Mario Vargas Llosa was born 76 years ago today in Arequipa, Peru. He is one of only a dozen Latinos to win the Nobel Prize in Literature, which he received two years ago.
He is known – along with Mexican Carlos Fuentes and his rival, Colombian Gabriel García Márquez – for the Latin American boom in literature in the 1960s. Here’s a terrific article from The New York Times when he won the Nobel.

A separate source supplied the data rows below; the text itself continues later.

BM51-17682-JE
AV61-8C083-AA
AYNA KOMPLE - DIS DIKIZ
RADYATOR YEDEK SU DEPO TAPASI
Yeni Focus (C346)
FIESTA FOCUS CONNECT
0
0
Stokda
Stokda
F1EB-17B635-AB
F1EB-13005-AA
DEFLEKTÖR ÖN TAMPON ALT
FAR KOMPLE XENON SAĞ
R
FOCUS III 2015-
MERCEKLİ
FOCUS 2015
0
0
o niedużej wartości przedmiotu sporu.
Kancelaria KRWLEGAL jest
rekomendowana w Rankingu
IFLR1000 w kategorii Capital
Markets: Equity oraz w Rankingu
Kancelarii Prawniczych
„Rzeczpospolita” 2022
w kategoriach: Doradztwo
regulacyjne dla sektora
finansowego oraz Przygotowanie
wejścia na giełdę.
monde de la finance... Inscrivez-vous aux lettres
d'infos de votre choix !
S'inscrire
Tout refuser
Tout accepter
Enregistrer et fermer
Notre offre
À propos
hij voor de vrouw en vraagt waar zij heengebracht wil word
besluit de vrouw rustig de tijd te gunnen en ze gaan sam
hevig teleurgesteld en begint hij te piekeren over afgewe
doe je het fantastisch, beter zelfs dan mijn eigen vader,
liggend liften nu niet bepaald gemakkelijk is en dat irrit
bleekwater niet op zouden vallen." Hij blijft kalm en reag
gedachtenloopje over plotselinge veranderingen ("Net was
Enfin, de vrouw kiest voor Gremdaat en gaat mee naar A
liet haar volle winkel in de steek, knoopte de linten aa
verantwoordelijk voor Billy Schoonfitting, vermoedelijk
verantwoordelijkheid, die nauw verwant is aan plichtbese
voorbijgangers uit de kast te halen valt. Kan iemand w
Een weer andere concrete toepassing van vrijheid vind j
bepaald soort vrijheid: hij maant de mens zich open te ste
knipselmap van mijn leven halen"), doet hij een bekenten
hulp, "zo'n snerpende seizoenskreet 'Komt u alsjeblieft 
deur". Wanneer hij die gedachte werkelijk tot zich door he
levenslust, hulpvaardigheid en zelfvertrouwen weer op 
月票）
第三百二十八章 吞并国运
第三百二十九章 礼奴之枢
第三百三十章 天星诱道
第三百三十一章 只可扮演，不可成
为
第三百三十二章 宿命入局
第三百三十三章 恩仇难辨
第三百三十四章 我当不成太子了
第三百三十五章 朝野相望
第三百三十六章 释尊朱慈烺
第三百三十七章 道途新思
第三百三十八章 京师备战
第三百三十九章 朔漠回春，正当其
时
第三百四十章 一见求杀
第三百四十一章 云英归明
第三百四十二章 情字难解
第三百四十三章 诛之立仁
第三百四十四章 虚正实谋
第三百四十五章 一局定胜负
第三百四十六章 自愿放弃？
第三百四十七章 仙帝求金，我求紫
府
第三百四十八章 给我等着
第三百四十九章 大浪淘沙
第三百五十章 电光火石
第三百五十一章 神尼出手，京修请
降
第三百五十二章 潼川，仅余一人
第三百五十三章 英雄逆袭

Politics remain a central theme in his works and his life – 1963’s Time of the Hero, which was burned by Peruvian soldiers because of its depiction of military schools; 1975’s Conversation in the Cathedral, describes life under 1950s Peru while dictator Manuel A. Odría rules the country; Death in the Andes, released in 1993, is a haunting tale about the disappearance of men in Peru; and 2000’s The Feast of the Goat, covers time in the Dominican Republic under Rafael Trujillo’s regime. Vargas Llosa ran unsuccessfully for president of Peru in 1990.
But Vargas Llosa isn’t always serious: 1982’s Aunt Julia and the Scriptwriter is a comic novel about the title character’s affair with her nephew.
His next book, The Dream of the Celt, about Irish human rights activist Roger Casement, is scheduled to come out in June.